## [Instructions for the task]
Exactly the lines below from the line with "Blogovací systém Blog.Pravda.sk" through the line with "Aviso De Cookies" must make up the answer, both ends included and pictures left out.

## [Exercise material]
****************************************
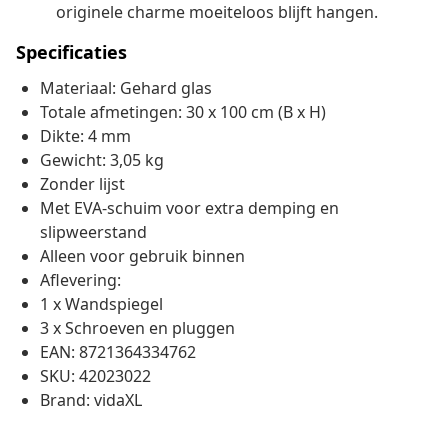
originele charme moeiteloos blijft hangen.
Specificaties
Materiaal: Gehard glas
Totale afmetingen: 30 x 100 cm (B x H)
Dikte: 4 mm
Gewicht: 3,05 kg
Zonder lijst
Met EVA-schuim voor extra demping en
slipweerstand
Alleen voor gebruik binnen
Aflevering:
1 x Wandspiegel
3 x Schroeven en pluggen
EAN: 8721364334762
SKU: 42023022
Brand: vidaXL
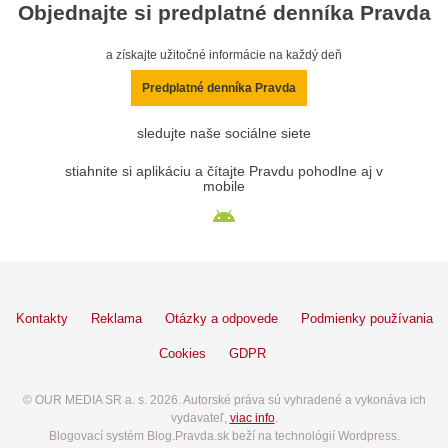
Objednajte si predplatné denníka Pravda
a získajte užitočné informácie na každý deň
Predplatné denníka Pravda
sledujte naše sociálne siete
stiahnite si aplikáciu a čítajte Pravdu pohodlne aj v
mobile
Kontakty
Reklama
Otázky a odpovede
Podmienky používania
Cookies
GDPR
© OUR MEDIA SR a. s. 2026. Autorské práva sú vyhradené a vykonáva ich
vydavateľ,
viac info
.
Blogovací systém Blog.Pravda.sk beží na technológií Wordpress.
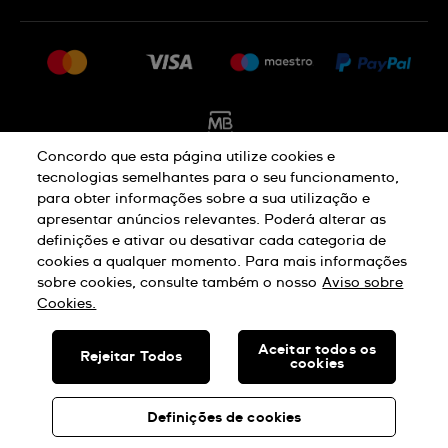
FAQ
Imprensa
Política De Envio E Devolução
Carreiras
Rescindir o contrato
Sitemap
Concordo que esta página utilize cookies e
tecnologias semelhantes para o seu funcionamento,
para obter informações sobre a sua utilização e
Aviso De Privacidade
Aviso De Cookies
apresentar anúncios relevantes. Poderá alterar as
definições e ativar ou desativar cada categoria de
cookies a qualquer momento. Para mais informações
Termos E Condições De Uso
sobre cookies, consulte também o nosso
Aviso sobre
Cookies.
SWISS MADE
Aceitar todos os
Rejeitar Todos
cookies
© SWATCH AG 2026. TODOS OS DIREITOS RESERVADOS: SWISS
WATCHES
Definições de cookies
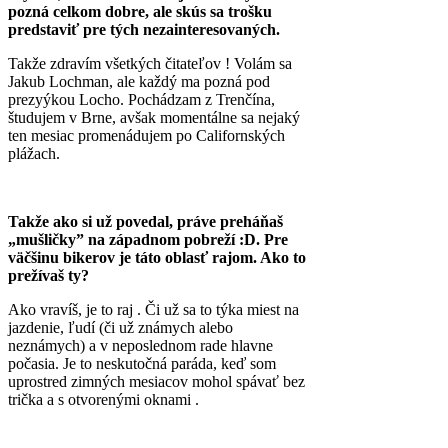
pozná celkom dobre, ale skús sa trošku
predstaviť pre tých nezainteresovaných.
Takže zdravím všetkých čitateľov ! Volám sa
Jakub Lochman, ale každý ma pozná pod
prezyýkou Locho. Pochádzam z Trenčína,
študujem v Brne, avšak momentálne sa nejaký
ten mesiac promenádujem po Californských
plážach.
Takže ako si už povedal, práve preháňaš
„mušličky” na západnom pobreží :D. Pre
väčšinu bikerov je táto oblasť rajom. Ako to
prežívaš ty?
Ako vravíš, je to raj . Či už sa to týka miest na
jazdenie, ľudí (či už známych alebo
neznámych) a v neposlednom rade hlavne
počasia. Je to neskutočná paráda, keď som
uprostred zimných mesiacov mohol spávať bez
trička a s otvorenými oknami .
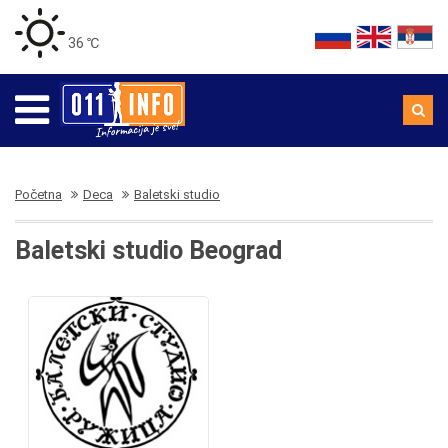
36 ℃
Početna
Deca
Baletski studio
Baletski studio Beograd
****************************************
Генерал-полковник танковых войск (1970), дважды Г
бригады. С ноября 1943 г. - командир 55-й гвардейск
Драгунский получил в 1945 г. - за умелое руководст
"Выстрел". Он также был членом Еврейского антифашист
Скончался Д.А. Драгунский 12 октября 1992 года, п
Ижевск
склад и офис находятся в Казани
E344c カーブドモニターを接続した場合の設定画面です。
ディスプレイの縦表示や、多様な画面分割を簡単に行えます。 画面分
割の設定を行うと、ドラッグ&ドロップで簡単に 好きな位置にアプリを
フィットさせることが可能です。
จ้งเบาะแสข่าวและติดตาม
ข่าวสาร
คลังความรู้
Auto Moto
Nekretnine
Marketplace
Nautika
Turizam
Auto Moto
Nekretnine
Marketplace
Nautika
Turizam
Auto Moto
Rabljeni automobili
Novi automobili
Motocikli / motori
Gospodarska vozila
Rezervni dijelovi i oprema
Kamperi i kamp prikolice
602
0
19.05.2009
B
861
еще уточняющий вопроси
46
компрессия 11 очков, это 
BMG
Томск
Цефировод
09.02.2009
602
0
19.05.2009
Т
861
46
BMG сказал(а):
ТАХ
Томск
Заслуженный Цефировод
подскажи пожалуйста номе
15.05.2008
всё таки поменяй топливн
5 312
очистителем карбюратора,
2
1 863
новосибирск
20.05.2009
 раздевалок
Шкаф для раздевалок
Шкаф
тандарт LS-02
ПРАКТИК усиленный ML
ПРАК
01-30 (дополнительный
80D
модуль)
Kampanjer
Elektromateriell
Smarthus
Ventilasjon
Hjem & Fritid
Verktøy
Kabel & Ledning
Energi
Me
****************************************
## [Exercise output]
Blogovací systém Blog.Pravda.sk beží na technológií Wordpress.
FAQ
Imprensa
Política De Envio E Devolução
Carreiras
Rescindir o contrato
Sitemap
Concordo que esta página utilize cookies e
tecnologias semelhantes para o seu funcionamento,
para obter informações sobre a sua utilização e
Aviso De Privacidade
Aviso De Cookies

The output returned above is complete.